A social researcher who has degrees in law and film, a PhD in gender studies and is an ABC broadcaster, Rebecca even flashed me the permanent motivation she carries on one hand. Recently done, the small tattoo of the initial S (all her kids' names start with it) is "a reminder that this is a fight I've got to stay in."
Right here and now, I'm sure some of you are slipping away, disengaging, thinking—like I have—that the environmental movement makes you feel as if you're part of the problem and being judged.
Greta Thunberg concerns you more than she inspires you. You think this summer might be much milder than last year's terrible Australian tinderbox heat. You carry a keep cup, you never use plastic water bottles, you recycle—surely you're doing your bit?
Put plainly, I think the messaging and marketing around climate change hasn't done its job. Where there is blame and shame, it’s not turning people onto wanting to be a part of it. Being yelled at is not the way to win my heart.

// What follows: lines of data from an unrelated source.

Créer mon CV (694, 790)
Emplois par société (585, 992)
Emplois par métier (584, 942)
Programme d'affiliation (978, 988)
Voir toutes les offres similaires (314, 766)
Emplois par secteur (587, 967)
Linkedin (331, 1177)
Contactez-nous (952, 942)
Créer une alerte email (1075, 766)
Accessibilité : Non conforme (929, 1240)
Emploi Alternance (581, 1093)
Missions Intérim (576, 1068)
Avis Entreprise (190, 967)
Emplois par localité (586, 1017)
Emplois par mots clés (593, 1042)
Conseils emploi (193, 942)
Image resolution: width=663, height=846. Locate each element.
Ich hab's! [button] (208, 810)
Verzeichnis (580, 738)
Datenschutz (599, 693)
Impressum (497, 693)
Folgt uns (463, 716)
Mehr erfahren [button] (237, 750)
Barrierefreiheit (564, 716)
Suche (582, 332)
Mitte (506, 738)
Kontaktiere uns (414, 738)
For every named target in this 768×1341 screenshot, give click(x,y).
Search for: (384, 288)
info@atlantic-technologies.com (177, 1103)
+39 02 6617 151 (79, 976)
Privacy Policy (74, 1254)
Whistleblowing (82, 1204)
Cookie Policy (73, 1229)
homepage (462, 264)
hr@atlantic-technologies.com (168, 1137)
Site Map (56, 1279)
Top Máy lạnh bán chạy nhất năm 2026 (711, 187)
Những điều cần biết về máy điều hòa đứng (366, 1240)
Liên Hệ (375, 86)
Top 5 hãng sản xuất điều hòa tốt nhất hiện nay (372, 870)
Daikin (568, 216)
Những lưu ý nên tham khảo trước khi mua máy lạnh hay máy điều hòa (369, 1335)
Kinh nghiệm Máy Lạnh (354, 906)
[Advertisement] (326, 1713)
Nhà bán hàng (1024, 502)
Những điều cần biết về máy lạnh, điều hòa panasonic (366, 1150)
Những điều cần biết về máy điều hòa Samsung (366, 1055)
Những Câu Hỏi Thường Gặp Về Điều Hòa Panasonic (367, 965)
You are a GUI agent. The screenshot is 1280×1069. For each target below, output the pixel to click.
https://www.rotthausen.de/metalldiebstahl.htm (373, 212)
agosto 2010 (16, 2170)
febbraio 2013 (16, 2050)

Norwegian psychologist and politician Per Espen Stoknes agrees. In 2016 he called climate change the "largest science communication failure in history" and two years ago wrote about the five psychological barriers to climate change.
“Absolutely," says Rebecca, who started her career in commercial and market research for financial institutions and is taking that skill and knowledge into the environmental movement.
Like Espen Stoknes, she says "the level of threat that climate change poses to everybody on the planet has been proven by science to the greatest degree. That being said, there’s something about the nature of climate change that makes it very different to a World War, an extreme weather event or a pandemic.”
Right now, amid COVID-19, there are daily triggers—hand sanitiser in shops, masks, infection rate bulletins—to remind us of the pandemic, as well as social cues and government rules around changing our behaviour.
"Communicating about climate change and the solutions to climate change is a massive marketing challenge. It’s not like selling someone a new Scotch Finger biscuit, it’s really tough: ‘I know I want the biscuit now but I don’t know why I want renewable energy now.’